## Exercise
Where the line containing "Is there esophagus here? (SVG masks)" appears in the entries below, start there and print only that line and every line after it, exactly, through the end, excluding pictures.

## Data records
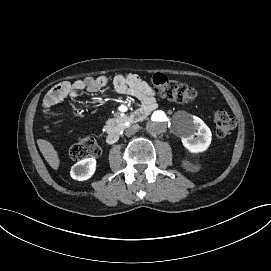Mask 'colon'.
I'll use <instances>...</instances> for the list:
<instances>
[{"instance_id": "5ec220e1", "label": "colon", "mask_w": 271, "mask_h": 271, "mask_svg": "<svg viewBox=\"0 0 271 271\" xmlns=\"http://www.w3.org/2000/svg\"><path fill=\"white\" fill-rule=\"evenodd\" d=\"M153 90L162 97L181 103L193 102L198 94L189 86L169 80L162 74L151 76ZM235 118L226 110H218L214 114L213 131L218 139L225 138L235 128ZM100 147L91 136H85L78 143L74 144L69 154L74 160H82L87 157H97L100 155Z\"/></svg>"}]
</instances>
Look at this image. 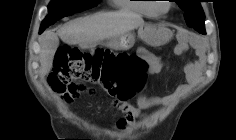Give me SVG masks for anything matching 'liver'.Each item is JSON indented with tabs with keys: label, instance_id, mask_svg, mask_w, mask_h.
<instances>
[{
	"label": "liver",
	"instance_id": "1",
	"mask_svg": "<svg viewBox=\"0 0 236 140\" xmlns=\"http://www.w3.org/2000/svg\"><path fill=\"white\" fill-rule=\"evenodd\" d=\"M144 21L140 15L129 12L96 13L66 23L58 30L45 31L39 38L40 43V75L48 74L53 66L59 38L68 44H78L85 48L104 39L119 37L137 27Z\"/></svg>",
	"mask_w": 236,
	"mask_h": 140
}]
</instances>
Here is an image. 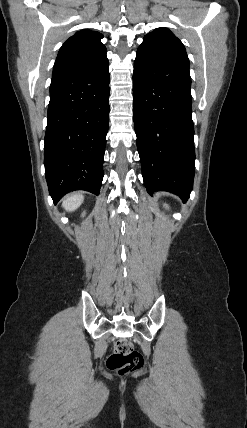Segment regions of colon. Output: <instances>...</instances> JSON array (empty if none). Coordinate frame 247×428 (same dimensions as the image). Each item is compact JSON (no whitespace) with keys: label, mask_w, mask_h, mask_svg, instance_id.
I'll use <instances>...</instances> for the list:
<instances>
[{"label":"colon","mask_w":247,"mask_h":428,"mask_svg":"<svg viewBox=\"0 0 247 428\" xmlns=\"http://www.w3.org/2000/svg\"><path fill=\"white\" fill-rule=\"evenodd\" d=\"M106 365L108 369L123 375L142 367L143 357L129 341L120 340L108 356Z\"/></svg>","instance_id":"1"}]
</instances>
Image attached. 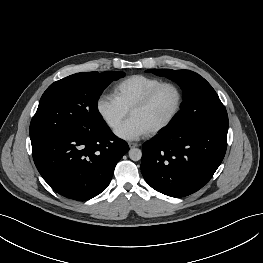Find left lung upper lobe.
<instances>
[{
	"label": "left lung upper lobe",
	"mask_w": 263,
	"mask_h": 263,
	"mask_svg": "<svg viewBox=\"0 0 263 263\" xmlns=\"http://www.w3.org/2000/svg\"><path fill=\"white\" fill-rule=\"evenodd\" d=\"M158 76L176 81L183 90L181 110L168 127L180 132H193L200 128L228 124V115L217 93L199 74L190 70L150 69Z\"/></svg>",
	"instance_id": "5c2ea615"
}]
</instances>
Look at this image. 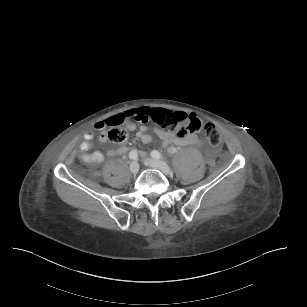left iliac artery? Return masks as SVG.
I'll return each mask as SVG.
<instances>
[{"mask_svg": "<svg viewBox=\"0 0 307 307\" xmlns=\"http://www.w3.org/2000/svg\"><path fill=\"white\" fill-rule=\"evenodd\" d=\"M174 152H175V151H174ZM151 157H152V158H155V159H160V158H162V155H161V153H160L159 151L153 150V151L151 152Z\"/></svg>", "mask_w": 307, "mask_h": 307, "instance_id": "1", "label": "left iliac artery"}]
</instances>
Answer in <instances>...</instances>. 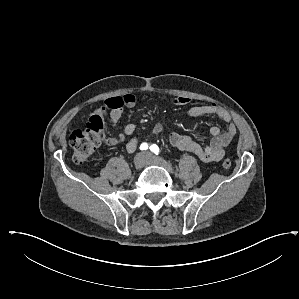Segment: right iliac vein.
<instances>
[{
	"label": "right iliac vein",
	"mask_w": 299,
	"mask_h": 299,
	"mask_svg": "<svg viewBox=\"0 0 299 299\" xmlns=\"http://www.w3.org/2000/svg\"><path fill=\"white\" fill-rule=\"evenodd\" d=\"M146 164V157L143 154H138L134 158V168L136 170L142 169Z\"/></svg>",
	"instance_id": "right-iliac-vein-1"
}]
</instances>
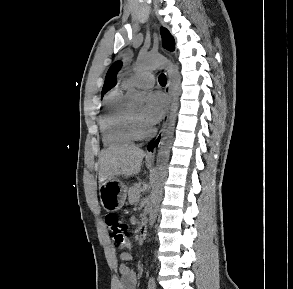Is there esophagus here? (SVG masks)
<instances>
[{"label":"esophagus","instance_id":"obj_1","mask_svg":"<svg viewBox=\"0 0 293 289\" xmlns=\"http://www.w3.org/2000/svg\"><path fill=\"white\" fill-rule=\"evenodd\" d=\"M165 93H166V96H167V103H168L167 114L164 117L163 125H162V128H161L160 132L146 146V159L147 160H154L156 150H157V148L160 146V144L163 141L164 132H165V128H166V124H167V120H168V110H169L170 103H171V88H170V79H169V77L167 79V84H166V87H165Z\"/></svg>","mask_w":293,"mask_h":289}]
</instances>
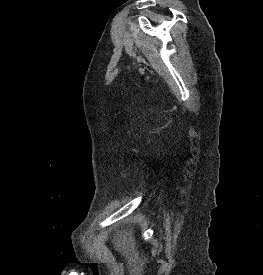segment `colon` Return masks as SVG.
I'll return each instance as SVG.
<instances>
[{
  "mask_svg": "<svg viewBox=\"0 0 263 275\" xmlns=\"http://www.w3.org/2000/svg\"><path fill=\"white\" fill-rule=\"evenodd\" d=\"M141 269H140V267L139 266H135V268H134V271L135 272H139Z\"/></svg>",
  "mask_w": 263,
  "mask_h": 275,
  "instance_id": "colon-1",
  "label": "colon"
}]
</instances>
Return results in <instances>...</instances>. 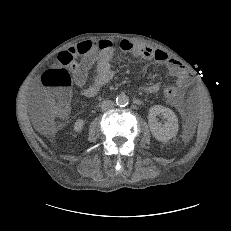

## Expected answer
Is there esophagus here? (SVG masks)
<instances>
[{"label":"esophagus","instance_id":"obj_1","mask_svg":"<svg viewBox=\"0 0 293 289\" xmlns=\"http://www.w3.org/2000/svg\"><path fill=\"white\" fill-rule=\"evenodd\" d=\"M165 93H166V96H167V103H168L167 114L164 117L163 125H162V128H161L160 132L146 146V159L147 160H154L156 150H157V148L160 146V144L163 141L164 132H165V128H166V124H167V120H168V110H169L170 103H171V88H170V79H169V77L167 79V84H166V87H165Z\"/></svg>","mask_w":293,"mask_h":289}]
</instances>
segment `colon` Return masks as SVG.
I'll return each instance as SVG.
<instances>
[{
  "mask_svg": "<svg viewBox=\"0 0 263 275\" xmlns=\"http://www.w3.org/2000/svg\"><path fill=\"white\" fill-rule=\"evenodd\" d=\"M141 269H140V267L139 266H135V268H134V271L135 272H139Z\"/></svg>",
  "mask_w": 263,
  "mask_h": 275,
  "instance_id": "colon-1",
  "label": "colon"
}]
</instances>
Return results in <instances>...</instances>. 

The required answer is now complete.